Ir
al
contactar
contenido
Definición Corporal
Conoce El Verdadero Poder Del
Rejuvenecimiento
────────
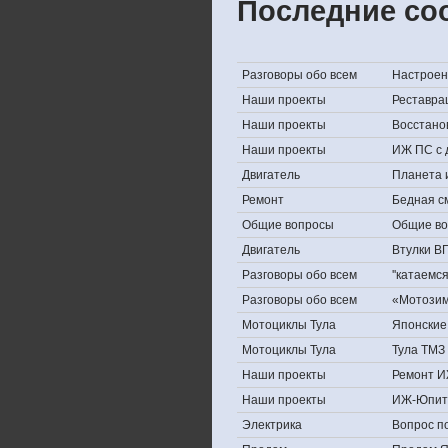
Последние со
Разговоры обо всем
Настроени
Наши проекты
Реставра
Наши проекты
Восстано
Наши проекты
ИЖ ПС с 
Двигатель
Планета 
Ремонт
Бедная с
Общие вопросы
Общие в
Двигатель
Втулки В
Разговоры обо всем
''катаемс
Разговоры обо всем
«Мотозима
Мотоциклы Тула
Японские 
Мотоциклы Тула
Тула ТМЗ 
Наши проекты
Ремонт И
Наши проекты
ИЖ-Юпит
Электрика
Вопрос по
────────
◆ **WHAT TO PRODUCE**
From the listing above, return the lines starting at the one with "Definición Corporal" and ending at the one with "Rejuvenecimiento", both kept, exactly as they appear and nothing more.

◆ **EXERCISE ANSWER**
Definición Corporal
Conoce El Verdadero Poder Del
Rejuvenecimiento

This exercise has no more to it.